Filozofa göre günümüzde terörizm, “virtüel bir silah” olarak yeniden modelleniyor ve sürekli parlayan bir travma olarak bilince -ve “daha beteri,” der-, bilinç altına kazınıyordur. O, terörizm kavramının, durmaksızın insanın tasavvur gücünü kemiren, onu terörize eden bir maraz halini aldığını söyler.[3]

***

Türkiye’de (anti-)terör rejiminin alâmeti, 1991’de “Terörle Mücadele Kanunu” adını taşıyan özel bir kanunun çıkmasıdır. Bütün dünyada yürürlüğe giren, özellikle 2001’den sonra ‘coşan’ (adım adım sertleştirilen) terörle mücadele kanunlaştırması, olağanüstü hali derece derece süreklileştiren yolu döşedi.  (Terör kavramına kanun yapımında ilk kez 12 Ekim 1983 tarihinde, Olağanüstü Hal Kanunu’nda yer verilmiş olması, tesadüf değil.)

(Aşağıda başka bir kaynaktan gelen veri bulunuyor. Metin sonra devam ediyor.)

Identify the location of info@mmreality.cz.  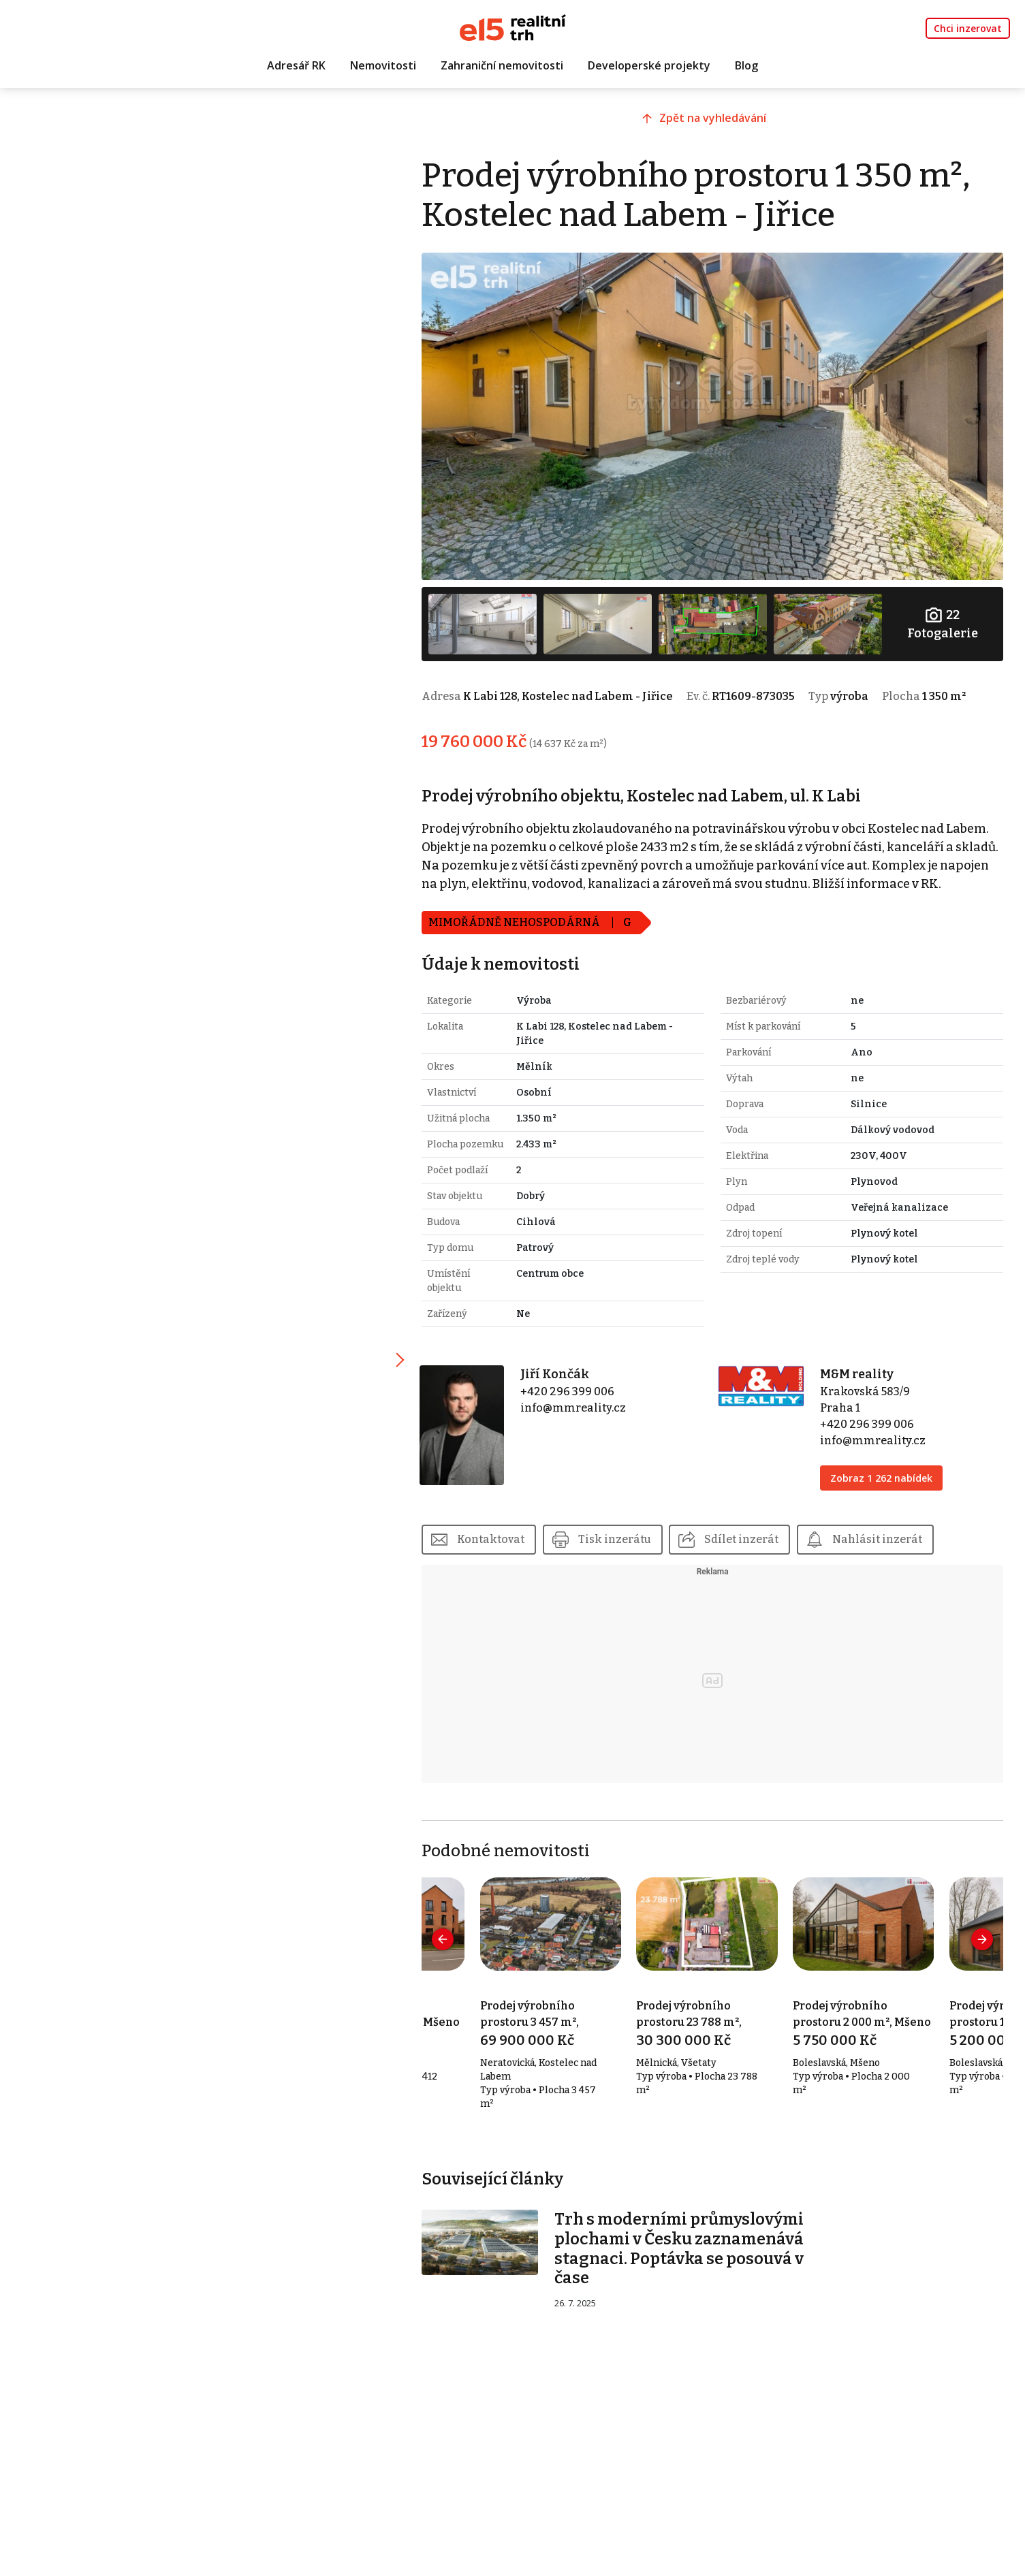 (582, 1403).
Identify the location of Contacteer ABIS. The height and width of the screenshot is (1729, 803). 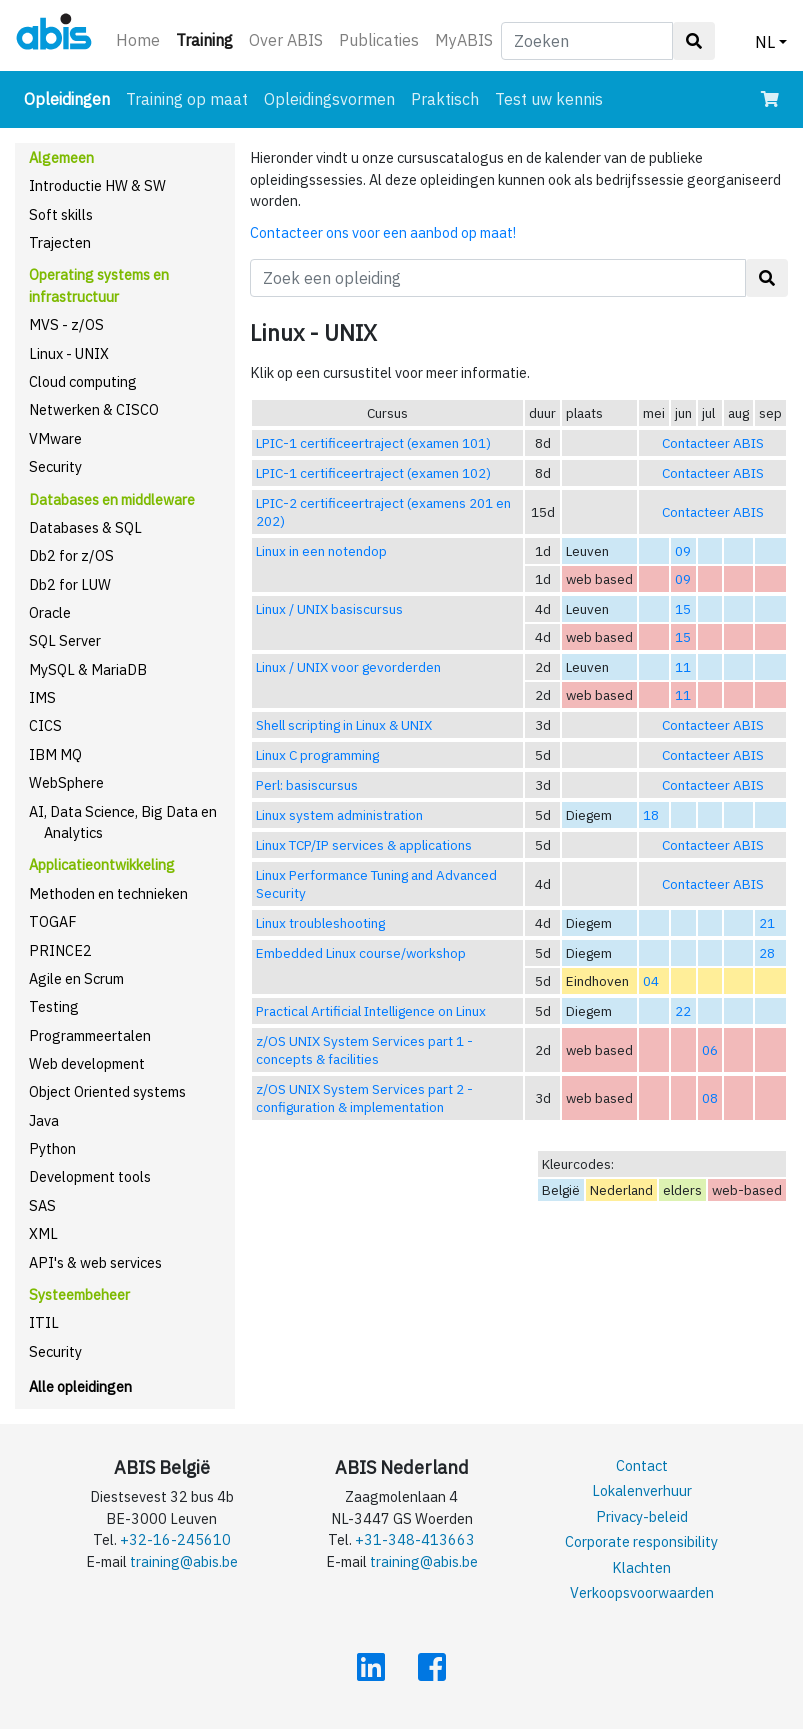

Türkiye’deki Terörle Mücadele Kanunu da muhtelif revizyonlarla tahkim edilirken, bilhassa “terör örgütüne hakim olan hiyerarşik ilişki içinde olmamakla beraber, örgüt adına suç işleyen kimsenin örgüt üyesi olarak kabul edilmesi” hükmü, anlaşılır biçimde, hukuk ortamında çok tartışıldı, tartışılıyor. Bu madde, "terör söylemi"nin zübdesi sayılabilir. Anayasa Mahkemesi, 2013 yılında, “varsayımsal bir yaklaşımla örgüt üyesi kabul edilerek örgüte üye olmak suçundan cezalandırmanın, ceza hukukunda kanuni karinelere yer olmadığı ilkesine ve dolayısıyla ceza sorumluluğunun şahsiliği ilkesine aykırı” olduğuna hükmetmişti. 2023 yılında, 20 yıl boyunca uygulanan bu maddeyi iptal etti. Ret gerekçesi: “örgüt adına işlenen suç kavramından ne anlaşılması gerektiğine ilişkin” istenen yasal düzenlemelerin yapılmadığı, bu tarifin muğlaklığını koruduğu ve “temel haklar üzerinde caydırıcı etki oluşturduğu,” “keyfi uygulamaları önleyecek şekilde belirli ve öngörülebilir nitelikte olmadığı” idi. Fakat kanunda 2024 yılında yapılan yeni düzenlemeyle, aynı norm ifadeyi biraz değiştirerek tekrar getirildi. Anayasa Mahkemesi kısa süre önce, 9 Ocak'ta Resmî Gazete'de yayımlanan kararıyla, ­bu değişikliğin bir şeyi değiştirmediğini söyleyerek, -6 ay sonra yürürlüğe girmek üzere!-, maddeyi yeniden iptal etti. [4] Birçok hukukçu, Türk Ceza Kanunu'nda kısa vadede yapılması öngörülen değişiklikler arasında, "... yine de terörist sayılır" mealindeki bu maddenin tekrar geri dönmesinden endişe ediyor.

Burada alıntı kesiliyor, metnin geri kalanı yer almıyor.